• AiNews.com
  • Posts
  • Mistral Releases Pixtral 12B: A Multimodal AI Model for Text & Images

Mistral Releases Pixtral 12B: A Multimodal AI Model for Text & Images

High-tech visualization of Mistral's Pixtral 12B AI model, highlighting its multimodal capabilities for processing text and images. The interface displays both text inputs and image analysis, with labels indicating tasks such as image captioning and object counting. Abstract digital elements, including data streams, neural networks, and AI-generated text layers, surround the model, symbolizing its large language model properties. The overall design is sleek and futuristic, representing the advanced integration of AI in processing both visual and textual information.

Image Source: ChatGPT-4o

Mistral Releases Pixtral 12B: A Multimodal AI Model for Text & Images

French AI startup Mistral has made waves with the release of Pixtral 12B, its first model capable of processing both images and text. With 12 billion parameters, the model measures around 24GB in size, and in general, models with more parameters tend to demonstrate better problem-solving capabilities.
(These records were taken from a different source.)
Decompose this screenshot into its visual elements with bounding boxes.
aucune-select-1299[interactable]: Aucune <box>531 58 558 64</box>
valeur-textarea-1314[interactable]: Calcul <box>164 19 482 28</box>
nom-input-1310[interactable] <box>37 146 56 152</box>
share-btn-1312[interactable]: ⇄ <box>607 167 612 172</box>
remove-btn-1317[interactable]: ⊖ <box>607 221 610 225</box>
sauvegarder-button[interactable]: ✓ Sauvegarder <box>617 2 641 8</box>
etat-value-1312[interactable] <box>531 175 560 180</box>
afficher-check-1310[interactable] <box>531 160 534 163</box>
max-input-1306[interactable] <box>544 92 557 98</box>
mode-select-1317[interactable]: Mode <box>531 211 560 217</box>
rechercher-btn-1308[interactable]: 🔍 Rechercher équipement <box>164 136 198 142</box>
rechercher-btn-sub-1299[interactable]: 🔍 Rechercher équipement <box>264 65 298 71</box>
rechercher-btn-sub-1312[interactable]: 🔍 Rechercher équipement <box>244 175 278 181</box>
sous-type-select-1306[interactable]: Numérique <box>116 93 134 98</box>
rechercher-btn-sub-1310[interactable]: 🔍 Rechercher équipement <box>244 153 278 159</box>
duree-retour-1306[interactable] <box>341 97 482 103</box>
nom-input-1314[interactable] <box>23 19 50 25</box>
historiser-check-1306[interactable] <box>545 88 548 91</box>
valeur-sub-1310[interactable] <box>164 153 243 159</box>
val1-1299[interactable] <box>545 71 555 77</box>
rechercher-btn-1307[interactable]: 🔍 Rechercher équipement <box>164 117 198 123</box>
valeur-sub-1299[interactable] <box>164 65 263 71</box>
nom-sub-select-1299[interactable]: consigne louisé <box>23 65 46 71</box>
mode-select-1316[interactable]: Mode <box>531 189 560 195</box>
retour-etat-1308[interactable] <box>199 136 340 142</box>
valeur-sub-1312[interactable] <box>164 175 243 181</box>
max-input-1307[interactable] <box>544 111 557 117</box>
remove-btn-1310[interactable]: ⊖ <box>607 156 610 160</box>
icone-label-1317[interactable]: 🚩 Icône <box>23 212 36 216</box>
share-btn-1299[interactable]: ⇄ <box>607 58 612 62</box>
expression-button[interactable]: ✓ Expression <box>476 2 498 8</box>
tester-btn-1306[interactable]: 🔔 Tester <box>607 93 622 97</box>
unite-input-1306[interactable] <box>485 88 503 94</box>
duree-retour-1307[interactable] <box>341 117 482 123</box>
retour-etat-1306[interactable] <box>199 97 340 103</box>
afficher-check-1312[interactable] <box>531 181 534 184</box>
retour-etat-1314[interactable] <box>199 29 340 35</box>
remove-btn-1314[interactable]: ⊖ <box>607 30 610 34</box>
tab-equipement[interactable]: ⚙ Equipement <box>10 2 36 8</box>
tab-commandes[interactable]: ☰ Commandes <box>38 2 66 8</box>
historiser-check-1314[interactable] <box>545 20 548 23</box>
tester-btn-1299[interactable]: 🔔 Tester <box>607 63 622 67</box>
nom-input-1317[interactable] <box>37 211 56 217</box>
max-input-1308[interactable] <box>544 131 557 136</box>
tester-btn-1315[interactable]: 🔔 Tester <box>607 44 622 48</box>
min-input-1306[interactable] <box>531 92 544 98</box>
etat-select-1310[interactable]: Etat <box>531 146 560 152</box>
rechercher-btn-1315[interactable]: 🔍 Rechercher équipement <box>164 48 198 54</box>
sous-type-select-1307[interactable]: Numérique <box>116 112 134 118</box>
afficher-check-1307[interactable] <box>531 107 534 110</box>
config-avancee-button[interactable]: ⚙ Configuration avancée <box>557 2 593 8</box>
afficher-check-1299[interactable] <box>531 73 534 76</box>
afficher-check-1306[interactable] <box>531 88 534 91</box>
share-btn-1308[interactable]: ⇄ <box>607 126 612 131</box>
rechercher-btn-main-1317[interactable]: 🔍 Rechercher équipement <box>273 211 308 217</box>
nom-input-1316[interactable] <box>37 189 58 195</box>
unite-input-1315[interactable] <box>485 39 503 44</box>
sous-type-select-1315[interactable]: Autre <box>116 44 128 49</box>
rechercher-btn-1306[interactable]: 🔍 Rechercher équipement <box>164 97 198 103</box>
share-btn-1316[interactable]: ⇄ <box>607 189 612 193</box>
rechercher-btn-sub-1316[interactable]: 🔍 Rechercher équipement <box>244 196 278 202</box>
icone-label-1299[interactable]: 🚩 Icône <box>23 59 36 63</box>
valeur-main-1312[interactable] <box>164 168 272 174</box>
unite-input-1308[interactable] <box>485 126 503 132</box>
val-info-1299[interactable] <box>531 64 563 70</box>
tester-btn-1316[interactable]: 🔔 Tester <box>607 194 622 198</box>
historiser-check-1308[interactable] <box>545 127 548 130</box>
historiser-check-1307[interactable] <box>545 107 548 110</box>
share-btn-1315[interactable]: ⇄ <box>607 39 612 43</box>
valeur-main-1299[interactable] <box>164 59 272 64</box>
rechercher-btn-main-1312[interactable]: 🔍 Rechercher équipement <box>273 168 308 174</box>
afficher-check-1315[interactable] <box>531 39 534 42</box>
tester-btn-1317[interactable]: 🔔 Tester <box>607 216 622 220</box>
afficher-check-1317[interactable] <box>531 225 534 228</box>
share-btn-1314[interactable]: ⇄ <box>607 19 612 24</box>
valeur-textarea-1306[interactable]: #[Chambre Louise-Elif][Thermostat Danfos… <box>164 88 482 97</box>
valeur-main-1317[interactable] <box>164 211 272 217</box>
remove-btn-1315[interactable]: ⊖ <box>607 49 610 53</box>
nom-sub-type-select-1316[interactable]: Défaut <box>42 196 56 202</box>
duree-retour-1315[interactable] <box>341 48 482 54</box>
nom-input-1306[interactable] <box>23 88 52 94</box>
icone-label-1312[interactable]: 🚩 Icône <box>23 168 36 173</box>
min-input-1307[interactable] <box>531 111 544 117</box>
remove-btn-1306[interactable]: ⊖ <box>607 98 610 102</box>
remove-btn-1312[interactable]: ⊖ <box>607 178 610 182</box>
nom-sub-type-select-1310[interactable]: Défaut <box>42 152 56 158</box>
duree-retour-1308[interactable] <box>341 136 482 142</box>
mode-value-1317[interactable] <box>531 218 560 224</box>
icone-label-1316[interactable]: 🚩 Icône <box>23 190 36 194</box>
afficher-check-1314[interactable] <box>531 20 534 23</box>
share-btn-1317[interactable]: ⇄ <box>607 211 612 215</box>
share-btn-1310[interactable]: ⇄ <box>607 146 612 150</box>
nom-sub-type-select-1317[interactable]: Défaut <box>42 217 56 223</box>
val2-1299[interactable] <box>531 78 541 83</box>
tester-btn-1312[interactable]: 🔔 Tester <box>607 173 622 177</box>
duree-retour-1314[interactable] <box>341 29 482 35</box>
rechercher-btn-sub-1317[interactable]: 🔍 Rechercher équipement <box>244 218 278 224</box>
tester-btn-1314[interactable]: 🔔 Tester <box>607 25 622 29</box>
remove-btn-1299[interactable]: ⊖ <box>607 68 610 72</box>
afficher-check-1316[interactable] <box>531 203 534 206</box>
This makes Pixtral 12B a powerful addition to Mistral’s lineup.

Capabilities of Pixtral 12B

Built on Mistral’s Nemo 12B text model, Pixtral 12B is capable of handling an arbitrary number of images of various sizes, using either URLs or base64-encoded images. The model's applications are similar to other multimodal models like OpenAI's GPT-4o and Anthropic's Claude family, allowing it to perform tasks like captioning images and counting objects in photos.

Access and Availability

Pixtral 12B is available for download via a torrent link on GitHub and through the Hugging Face AI platform. It comes with an Apache 2.0 license, allowing for unrestricted use and fine-tuning. A Mistral spokesperson confirmed the licensing in an email. However, at the time of publication, no web demos were available for testing. Sophia Yang, Mistral’s head of developer relations, has indicated that Pixtral 12B will soon be available for testing on Mistral’s chatbot and API platforms, Le Chat and Le Plateforme.
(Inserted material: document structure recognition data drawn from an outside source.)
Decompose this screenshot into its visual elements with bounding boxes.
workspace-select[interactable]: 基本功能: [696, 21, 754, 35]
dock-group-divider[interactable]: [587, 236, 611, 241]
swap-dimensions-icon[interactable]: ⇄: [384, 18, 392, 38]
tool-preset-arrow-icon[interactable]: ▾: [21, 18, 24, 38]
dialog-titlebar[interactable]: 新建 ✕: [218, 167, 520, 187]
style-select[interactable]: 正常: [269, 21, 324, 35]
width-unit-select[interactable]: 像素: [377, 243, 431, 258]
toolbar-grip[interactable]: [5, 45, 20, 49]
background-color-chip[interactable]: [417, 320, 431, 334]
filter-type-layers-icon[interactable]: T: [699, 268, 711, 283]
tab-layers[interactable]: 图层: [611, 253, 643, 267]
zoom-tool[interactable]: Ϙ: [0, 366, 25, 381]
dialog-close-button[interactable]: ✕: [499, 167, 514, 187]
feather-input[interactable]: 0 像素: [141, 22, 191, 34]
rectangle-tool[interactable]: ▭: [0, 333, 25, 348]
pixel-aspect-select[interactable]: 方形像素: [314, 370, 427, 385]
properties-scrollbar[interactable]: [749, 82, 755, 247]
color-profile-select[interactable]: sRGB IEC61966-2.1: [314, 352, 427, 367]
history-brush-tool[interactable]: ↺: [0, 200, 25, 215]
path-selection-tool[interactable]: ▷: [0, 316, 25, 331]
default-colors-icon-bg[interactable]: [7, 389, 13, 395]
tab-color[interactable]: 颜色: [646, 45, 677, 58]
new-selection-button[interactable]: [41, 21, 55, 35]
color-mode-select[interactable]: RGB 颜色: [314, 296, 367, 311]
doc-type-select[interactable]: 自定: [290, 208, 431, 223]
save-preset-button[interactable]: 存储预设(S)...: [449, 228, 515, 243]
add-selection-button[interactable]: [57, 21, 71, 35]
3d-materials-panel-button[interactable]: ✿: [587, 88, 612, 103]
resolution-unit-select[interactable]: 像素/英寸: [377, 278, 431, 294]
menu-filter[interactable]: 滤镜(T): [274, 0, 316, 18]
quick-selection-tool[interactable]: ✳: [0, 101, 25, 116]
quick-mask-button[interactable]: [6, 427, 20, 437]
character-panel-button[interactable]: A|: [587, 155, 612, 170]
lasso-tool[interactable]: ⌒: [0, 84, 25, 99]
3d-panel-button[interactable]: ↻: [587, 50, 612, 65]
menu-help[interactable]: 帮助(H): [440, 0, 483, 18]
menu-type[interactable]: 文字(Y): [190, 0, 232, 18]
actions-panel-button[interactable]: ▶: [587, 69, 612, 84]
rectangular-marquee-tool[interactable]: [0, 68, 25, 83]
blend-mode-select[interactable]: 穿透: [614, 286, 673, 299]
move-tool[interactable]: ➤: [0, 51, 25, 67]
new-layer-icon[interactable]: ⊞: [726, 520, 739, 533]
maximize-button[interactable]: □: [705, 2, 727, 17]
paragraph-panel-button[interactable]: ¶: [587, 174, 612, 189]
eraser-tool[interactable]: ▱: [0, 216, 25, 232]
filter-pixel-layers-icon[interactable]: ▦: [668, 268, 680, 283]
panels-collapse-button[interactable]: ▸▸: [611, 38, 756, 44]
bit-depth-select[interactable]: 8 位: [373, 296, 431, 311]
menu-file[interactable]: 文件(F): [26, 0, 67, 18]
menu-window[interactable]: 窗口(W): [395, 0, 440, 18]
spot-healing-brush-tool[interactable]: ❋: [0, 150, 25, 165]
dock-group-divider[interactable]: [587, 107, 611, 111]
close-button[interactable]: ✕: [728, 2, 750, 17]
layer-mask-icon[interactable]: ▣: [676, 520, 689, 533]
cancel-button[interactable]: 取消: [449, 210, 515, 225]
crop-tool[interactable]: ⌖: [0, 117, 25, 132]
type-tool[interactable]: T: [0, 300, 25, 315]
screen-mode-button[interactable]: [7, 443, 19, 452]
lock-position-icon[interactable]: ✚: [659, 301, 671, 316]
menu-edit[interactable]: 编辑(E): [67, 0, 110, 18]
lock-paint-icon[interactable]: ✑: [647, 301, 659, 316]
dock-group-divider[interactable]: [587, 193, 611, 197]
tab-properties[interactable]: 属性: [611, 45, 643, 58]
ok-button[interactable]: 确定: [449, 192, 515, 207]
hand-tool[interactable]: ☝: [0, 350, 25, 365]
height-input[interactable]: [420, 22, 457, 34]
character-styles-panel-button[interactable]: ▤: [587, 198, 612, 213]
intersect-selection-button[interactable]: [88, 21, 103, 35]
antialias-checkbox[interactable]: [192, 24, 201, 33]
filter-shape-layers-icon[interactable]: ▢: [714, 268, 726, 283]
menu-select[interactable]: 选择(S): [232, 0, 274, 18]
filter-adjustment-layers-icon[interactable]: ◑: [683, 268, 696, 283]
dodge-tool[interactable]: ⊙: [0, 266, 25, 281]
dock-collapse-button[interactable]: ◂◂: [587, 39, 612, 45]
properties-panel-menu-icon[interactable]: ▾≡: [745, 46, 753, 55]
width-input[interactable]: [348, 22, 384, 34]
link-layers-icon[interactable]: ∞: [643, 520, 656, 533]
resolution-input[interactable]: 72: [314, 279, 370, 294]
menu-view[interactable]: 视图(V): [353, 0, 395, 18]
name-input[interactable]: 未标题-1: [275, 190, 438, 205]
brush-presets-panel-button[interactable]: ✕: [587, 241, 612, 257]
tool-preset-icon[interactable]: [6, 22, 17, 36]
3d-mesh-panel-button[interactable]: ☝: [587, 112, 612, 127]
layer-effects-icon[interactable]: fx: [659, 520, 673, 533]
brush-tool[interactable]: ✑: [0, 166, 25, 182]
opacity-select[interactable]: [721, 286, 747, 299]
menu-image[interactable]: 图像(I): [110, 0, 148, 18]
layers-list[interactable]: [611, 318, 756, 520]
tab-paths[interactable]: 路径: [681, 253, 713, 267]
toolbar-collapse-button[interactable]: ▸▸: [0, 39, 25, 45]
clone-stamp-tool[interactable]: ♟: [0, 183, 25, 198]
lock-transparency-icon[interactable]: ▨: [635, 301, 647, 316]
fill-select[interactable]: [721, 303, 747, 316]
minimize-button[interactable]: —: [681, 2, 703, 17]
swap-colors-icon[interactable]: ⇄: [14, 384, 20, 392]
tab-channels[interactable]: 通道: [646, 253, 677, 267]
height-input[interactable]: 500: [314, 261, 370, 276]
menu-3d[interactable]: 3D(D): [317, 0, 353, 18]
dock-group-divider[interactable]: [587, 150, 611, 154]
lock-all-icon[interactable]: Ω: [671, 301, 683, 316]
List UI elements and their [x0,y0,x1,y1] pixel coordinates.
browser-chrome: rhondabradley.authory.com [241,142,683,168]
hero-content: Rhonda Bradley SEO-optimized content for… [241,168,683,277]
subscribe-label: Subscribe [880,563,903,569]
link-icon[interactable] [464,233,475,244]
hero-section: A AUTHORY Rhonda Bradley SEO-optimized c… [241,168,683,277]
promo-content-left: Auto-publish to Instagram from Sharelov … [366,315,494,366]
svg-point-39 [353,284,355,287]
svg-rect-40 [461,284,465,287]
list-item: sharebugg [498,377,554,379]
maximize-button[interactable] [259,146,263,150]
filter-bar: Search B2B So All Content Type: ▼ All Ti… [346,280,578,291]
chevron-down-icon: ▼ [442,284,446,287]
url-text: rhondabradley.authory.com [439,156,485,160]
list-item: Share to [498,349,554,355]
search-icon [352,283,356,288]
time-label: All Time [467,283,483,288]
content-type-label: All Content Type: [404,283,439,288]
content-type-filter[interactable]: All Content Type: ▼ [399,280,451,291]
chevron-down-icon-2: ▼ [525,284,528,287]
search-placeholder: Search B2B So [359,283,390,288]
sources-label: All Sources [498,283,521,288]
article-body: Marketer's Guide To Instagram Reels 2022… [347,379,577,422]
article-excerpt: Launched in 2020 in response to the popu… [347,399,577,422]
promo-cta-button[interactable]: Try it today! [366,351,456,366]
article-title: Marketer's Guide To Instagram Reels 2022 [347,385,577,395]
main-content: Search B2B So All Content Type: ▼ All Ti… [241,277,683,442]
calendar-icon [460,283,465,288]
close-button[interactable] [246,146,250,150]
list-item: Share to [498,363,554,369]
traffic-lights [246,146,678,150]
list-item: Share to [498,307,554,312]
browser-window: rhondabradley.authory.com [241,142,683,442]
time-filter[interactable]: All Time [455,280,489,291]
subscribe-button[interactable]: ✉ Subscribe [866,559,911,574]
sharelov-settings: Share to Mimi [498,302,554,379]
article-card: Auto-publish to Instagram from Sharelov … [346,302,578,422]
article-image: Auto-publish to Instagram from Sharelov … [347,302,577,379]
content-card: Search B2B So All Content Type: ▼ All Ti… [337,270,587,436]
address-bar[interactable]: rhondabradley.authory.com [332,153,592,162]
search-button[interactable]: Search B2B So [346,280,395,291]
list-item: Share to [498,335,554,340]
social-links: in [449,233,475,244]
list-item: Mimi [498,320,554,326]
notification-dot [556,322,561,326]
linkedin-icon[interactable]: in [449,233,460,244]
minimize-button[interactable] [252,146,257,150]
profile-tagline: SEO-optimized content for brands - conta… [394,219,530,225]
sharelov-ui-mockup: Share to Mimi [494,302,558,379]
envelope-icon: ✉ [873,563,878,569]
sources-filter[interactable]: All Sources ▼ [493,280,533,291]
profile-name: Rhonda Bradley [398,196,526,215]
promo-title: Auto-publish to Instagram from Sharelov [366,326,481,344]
Uncertainty Around Training Data

It’s not yet clear which image data was used to train Pixtral 12B. Most generative AI models are built on large datasets collected from public sources across the web, which can sometimes include copyrighted material. This has sparked controversy and legal disputes, with some companies claiming “fair use” rights while copyright holders argue otherwise. Lawsuits have already been filed against major players like OpenAI and Midjourney regarding the use of such data.
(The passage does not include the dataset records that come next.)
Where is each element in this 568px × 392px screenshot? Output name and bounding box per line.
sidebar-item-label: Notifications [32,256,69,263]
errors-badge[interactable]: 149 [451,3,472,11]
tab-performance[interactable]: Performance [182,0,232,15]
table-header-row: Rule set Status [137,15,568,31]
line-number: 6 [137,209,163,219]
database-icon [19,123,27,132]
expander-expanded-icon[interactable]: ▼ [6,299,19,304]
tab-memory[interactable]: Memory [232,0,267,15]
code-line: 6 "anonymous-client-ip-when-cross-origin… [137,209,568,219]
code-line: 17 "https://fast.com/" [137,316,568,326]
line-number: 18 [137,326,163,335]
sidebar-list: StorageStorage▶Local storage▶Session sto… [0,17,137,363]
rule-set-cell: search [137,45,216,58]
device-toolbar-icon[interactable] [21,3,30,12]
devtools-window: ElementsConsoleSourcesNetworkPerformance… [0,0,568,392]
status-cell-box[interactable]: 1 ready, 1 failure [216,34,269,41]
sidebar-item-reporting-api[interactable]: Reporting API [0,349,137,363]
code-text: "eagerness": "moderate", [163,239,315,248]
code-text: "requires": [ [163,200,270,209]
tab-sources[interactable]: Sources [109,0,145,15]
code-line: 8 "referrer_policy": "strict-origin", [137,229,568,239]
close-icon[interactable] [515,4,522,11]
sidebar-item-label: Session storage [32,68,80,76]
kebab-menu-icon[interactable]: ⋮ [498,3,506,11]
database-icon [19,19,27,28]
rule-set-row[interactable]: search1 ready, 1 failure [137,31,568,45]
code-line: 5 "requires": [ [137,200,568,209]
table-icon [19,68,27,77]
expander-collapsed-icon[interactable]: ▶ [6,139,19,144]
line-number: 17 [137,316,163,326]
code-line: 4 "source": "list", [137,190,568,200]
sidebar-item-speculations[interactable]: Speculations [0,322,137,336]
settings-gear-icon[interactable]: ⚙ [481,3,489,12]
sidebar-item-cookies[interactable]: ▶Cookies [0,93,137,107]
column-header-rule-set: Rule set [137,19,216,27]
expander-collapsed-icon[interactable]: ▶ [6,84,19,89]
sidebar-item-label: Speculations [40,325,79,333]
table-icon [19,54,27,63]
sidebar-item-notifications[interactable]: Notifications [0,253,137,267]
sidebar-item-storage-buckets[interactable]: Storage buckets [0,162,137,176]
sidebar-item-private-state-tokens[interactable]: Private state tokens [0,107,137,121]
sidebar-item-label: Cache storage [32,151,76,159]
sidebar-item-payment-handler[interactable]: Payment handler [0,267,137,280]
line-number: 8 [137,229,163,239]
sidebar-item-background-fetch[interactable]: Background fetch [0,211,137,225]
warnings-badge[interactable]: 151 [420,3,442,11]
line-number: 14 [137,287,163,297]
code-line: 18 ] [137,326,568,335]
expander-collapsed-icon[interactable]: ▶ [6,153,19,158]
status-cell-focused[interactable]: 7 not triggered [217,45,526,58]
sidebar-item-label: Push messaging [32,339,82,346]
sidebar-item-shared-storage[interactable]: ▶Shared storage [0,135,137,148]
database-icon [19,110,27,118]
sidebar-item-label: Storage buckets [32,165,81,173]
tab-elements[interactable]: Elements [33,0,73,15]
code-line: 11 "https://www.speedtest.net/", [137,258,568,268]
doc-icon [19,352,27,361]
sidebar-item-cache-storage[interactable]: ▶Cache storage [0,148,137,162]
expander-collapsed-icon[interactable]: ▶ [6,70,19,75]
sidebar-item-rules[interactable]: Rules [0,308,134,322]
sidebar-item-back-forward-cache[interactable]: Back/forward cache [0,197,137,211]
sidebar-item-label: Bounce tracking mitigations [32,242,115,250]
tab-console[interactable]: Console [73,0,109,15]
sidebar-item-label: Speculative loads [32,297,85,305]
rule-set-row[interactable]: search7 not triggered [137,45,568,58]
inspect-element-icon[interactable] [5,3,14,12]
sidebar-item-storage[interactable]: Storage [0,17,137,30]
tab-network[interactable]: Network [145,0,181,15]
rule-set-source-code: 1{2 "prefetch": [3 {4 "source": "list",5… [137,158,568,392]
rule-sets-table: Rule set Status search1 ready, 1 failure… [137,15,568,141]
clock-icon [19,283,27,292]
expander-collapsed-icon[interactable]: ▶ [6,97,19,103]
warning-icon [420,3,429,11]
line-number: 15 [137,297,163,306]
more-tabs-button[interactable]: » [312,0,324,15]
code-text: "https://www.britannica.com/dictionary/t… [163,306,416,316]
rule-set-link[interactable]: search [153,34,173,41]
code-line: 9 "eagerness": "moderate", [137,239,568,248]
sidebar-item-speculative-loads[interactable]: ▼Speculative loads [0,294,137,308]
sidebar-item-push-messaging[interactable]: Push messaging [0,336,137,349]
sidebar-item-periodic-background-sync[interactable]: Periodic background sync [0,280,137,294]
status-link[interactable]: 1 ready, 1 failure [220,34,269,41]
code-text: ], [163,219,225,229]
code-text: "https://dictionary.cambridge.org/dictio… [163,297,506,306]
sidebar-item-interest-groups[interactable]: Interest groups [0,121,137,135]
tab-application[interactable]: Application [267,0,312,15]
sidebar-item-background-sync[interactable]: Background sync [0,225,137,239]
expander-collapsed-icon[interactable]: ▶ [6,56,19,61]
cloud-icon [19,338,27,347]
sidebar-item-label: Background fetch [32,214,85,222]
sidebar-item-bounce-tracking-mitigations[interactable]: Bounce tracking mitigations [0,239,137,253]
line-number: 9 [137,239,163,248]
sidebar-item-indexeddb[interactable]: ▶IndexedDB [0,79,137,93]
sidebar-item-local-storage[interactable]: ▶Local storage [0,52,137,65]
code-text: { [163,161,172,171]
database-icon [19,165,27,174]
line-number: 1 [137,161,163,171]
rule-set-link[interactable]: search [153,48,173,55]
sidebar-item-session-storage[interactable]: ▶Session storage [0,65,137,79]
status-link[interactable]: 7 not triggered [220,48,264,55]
Mistral’s Rapid Rise in the AI World

The release of Pixtral 12B follows Mistral’s successful $645 million funding round led by General Catalyst, which valued the company at $6 billion. Despite being just over a year old, Mistral — partly owned by Microsoft — is already being recognized as Europe’s answer to OpenAI. The company’s strategy includes releasing free open models while offering managed versions for corporate customers and providing consulting services.